Esta fue una semana movidita para Rafael Correa, para la política y para el sistema judicial ecuatoriano en general. El lunes 10 se anunció con bombos y platillos el inicio del segundo juicio al exmandatario por el denominado Caso Sobornos, pero dos días después de iniciadas las audiencias su defensa interpuso un recurso que obligó a que el juicio se suspenda por el momento. Correa está siendo juzgado en ausencia, ya que vive en Bélgica desde que terminó su mandato en el 2017.

El miércoles pasado, la defensa recusó a los jueces del caso al considerar que uno de ellos está en condición de “temporalidad” en el cargo, lo cual le impide tratar asuntos penales. Según explicó el abogado de Correa, Fausto Jarrín a la agencia EFE, la temporalidad afecta a la “inamovilidad”, que “es una garantía de imparcialidad que todo juez debe tener para que su decisiones no se vean motivadas por la necesidad de permanencia” en el cargo. En este caso en particular, esta condición la ostenta uno de los miembros del tribunal: el juez Iván León –presidente del Tribunal– que ocupa su cargo de forma interina.

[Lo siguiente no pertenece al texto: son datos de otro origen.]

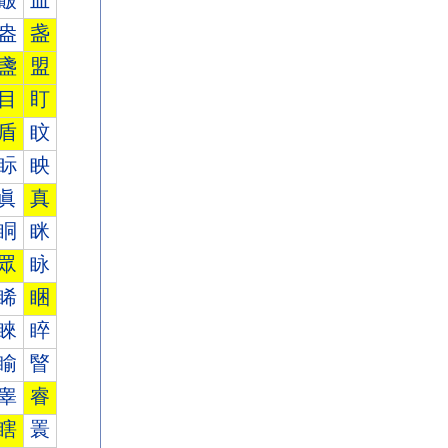
皾
皿
盎
盏
盞
盟
目
盯
盾
盿
眎
眏
眞
真
眮
眯
眾
眿
睎
睏
睞
睟
睮
睯
睾
睿
瞎
瞏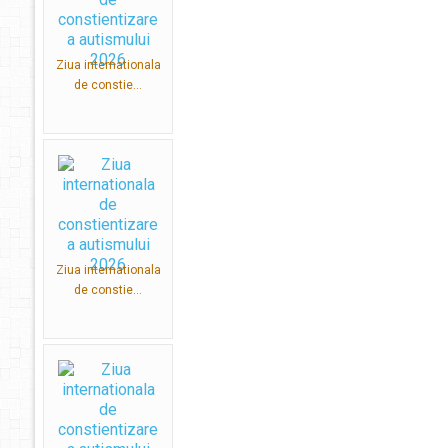
Ziua internationala
de constie...
Ziua internationala
de constie...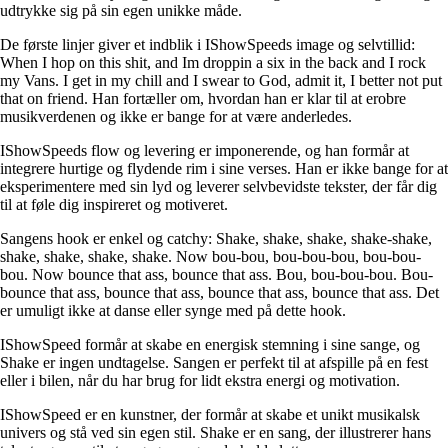
udtrykke sig på sin egen unikke måde.
De første linjer giver et indblik i IShowSpeeds image og selvtillid:
When I hop on this shit, and Im droppin a six in the back and I rock
my Vans. I get in my chill and I swear to God, admit it, I better not put
that on friend. Han fortæller om, hvordan han er klar til at erobre
musikverdenen og ikke er bange for at være anderledes.
IShowSpeeds flow og levering er imponerende, og han formår at
integrere hurtige og flydende rim i sine verses. Han er ikke bange for at
eksperimentere med sin lyd og leverer selvbevidste tekster, der får dig
til at føle dig inspireret og motiveret.
Sangens hook er enkel og catchy: Shake, shake, shake, shake-shake,
shake, shake, shake, shake. Now bou-bou, bou-bou-bou, bou-bou-
bou. Now bounce that ass, bounce that ass. Bou, bou-bou-bou. Bou-
bounce that ass, bounce that ass, bounce that ass, bounce that ass. Det
er umuligt ikke at danse eller synge med på dette hook.
IShowSpeed formår at skabe en energisk stemning i sine sange, og
Shake er ingen undtagelse. Sangen er perfekt til at afspille på en fest
eller i bilen, når du har brug for lidt ekstra energi og motivation.
IShowSpeed er en kunstner, der formår at skabe et unikt musikalsk
univers og stå ved sin egen stil. Shake er en sang, der illustrerer hans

El tribunal de la Corte Nacional que tenía que estudiar la petición se decidió rápido: dos días después (el pasado viernes) y través de Twitter, formas modernas si las hay, la Fiscalía General del Estado informó que “el Tribunal de la Corte Nacional rechaza la demanda de recusación presentada por Rafael C., a través de su defensa técnica, en contra de los magistrados a cargo del caso Sobornos 2012-2016”.

Ya el jueves, el abogado Jarrín había asegurado en una entrevista que no veía factible que la petición de recusación a los jueces fuese a prosperar porque en Ecuador este tipo de procesos se ven “muy matizados por las circunstancias políticas”. Efectivamente, con esta última decisión, el panel de los jueces Iván León, Marco Rodríguez e Iván Saquicela, retomará esta semana sus competencias para conducir la causa.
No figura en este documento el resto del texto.